Stored data entries:
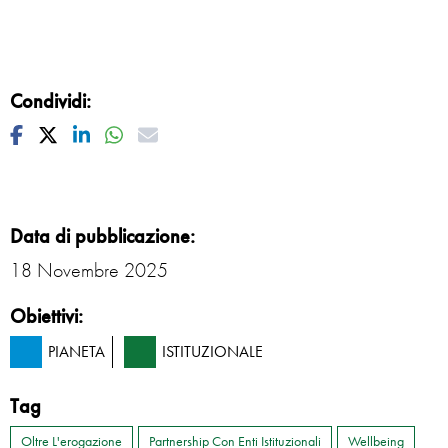
Condividi:
Facebook
Twitter
Linkedin
Whatsapp
Mail
Data di pubblicazione:
18 Novembre 2025
Obiettivi:
PIANETA
ISTITUZIONALE
Tag
Oltre L'erogazione
Partnership Con Enti Istituzionali
Wellbeing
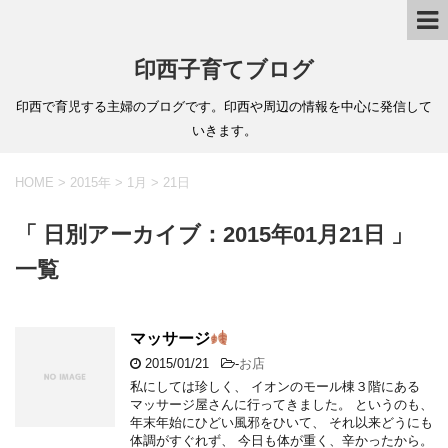
印西子育てブログ
印西で育児する主婦のブログです。印西や周辺の情報を中心に発信して
いきます。
HOME
>
2015年
>
1月
>
21日
「 日別アーカイブ：2015年01月21日 」
一覧
マッサージ
2015/01/21
-
お店
私にしては珍しく、 イオンのモール棟３階にある
マッサージ屋さんに行ってきました。 というのも、
年末年始にひどい風邪をひいて、 それ以来どうにも
体調がすぐれず、 今日も体が重く、辛かったから。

WORK TO BE COMPLETED » Please copy the data above exactly; the pictures do not belong in the copy.

WRITTEN SOLUTION »
Condividi:
Facebook
Twitter
Linkedin
Whatsapp
Mail
Data di pubblicazione:
18 Novembre 2025
Obiettivi:
PIANETA
ISTITUZIONALE
Tag
Oltre L'erogazione
Partnership Con Enti Istituzionali
Wellbeing
印西子育てブログ
印西で育児する主婦のブログです。印西や周辺の情報を中心に発信して
いきます。
HOME
>
2015年
>
1月
>
21日
「 日別アーカイブ：2015年01月21日 」
一覧
マッサージ
2015/01/21
-
お店
私にしては珍しく、 イオンのモール棟３階にある
マッサージ屋さんに行ってきました。 というのも、
年末年始にひどい風邪をひいて、 それ以来どうにも
体調がすぐれず、 今日も体が重く、辛かったから。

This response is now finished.